Schwäbische Zeitung (Tettnang)
Ein Plan und hundert offene Fragen
Europas größtes Stahlwerk soll mit grünem Wasserstoff klimafreundlich werden – Die Herausforderungen sind riesig
DUISBURG - Gefräßig ist der Koloss. Die rostgrauen Frachtkähne drängeln sich im Hafenbecken. Wieder wird einer an die metallene Kaimauer geschoben. Arbeiter in gelben Jacken machen ihn mit Stahltrossen fest. Dann rollt oben auf Schienen der Kranbagger heran, um das Eisenerz auszuladen und es auf die Halde zu kippen. Vielleicht 15 Meter hoch ist diese und 100 Meter lang. Eine solche Menge stillt den Hunger des Stahlwerkes für etwa eine Woche.
Auf dem gegenüberliegenden linken Ufer türmen sich ähnliche Mengen Steinkohle.
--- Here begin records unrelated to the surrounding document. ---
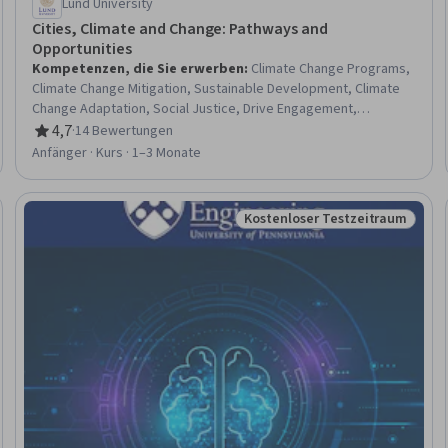
Lund University
Cities, Climate and Change: Pathways and
Opportunities
Kompetenzen, die Sie erwerben
:
Climate Change Programs,
Climate Change Mitigation, Sustainable Development, Climate
Change Adaptation, Social Justice, Drive Engagement,
Community Development, Social Impact, Mitigation, Systems
4,7
·
14 Bewertungen
Bewertung, 4,7 von 5 Sternen
Thinking, Stakeholder Engagement, Research and Design,
Anfänger · Kurs · 1–3 Monate
Visionary, Data-Driven Decision-Making, Finance, Innovation,
Strategic Partnership, Governance, Collaboration
Kostenloser Testzeitraum
eitraum
Status: Kostenloser Testzeit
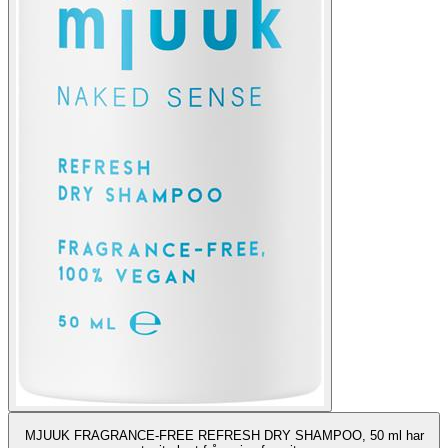
MJUUK FRAGRANCE-FREE REFRESH DRY SHAMPOO, 50 ml har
Dahinter steht der schwarze Turm der Kokerei, die Kohle zu Koks veredelt – dem Brennstoff, ohne den die Stahlproduktion nicht funktioniert. Und doch sollen die Berge auf dieser Seite des Hafenbeckens in den kommenden Jahren verschwinden. Links muss weg, rechts darf bleiben. Aber wie schmilzt man Erz ohne Kohle? Das ist das Problem, das Thyssenkrupp lösen muss, wenn das größte Stahlwerk Europas in Duisburg überleben will.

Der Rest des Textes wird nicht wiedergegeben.